*DATASET RECORDS*.
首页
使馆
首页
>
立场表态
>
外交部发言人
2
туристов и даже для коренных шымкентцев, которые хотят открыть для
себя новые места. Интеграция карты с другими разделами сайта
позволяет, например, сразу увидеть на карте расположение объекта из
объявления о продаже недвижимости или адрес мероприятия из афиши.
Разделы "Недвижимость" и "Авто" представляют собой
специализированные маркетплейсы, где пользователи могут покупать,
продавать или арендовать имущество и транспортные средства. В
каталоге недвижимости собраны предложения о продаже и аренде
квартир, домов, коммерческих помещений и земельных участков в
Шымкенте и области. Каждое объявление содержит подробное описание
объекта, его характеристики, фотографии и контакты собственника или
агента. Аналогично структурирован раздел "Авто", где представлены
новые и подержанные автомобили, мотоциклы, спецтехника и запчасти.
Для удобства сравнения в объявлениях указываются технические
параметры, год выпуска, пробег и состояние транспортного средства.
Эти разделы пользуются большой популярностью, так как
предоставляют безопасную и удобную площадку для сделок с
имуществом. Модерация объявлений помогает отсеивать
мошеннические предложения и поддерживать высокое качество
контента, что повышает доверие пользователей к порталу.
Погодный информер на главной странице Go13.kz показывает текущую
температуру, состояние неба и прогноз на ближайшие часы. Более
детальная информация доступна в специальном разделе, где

--

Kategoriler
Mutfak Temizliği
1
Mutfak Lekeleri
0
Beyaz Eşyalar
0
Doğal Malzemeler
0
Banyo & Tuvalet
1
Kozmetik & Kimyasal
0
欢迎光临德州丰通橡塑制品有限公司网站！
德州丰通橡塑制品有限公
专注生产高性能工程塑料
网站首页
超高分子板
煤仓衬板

*WHAT IS EXPECTED*.
Go through the entries and copy each line holding the string "средства".

*RESULT OF THE TASK*.
продавать или арендовать имущество и транспортные средства. В
параметры, год выпуска, пробег и состояние транспортного средства.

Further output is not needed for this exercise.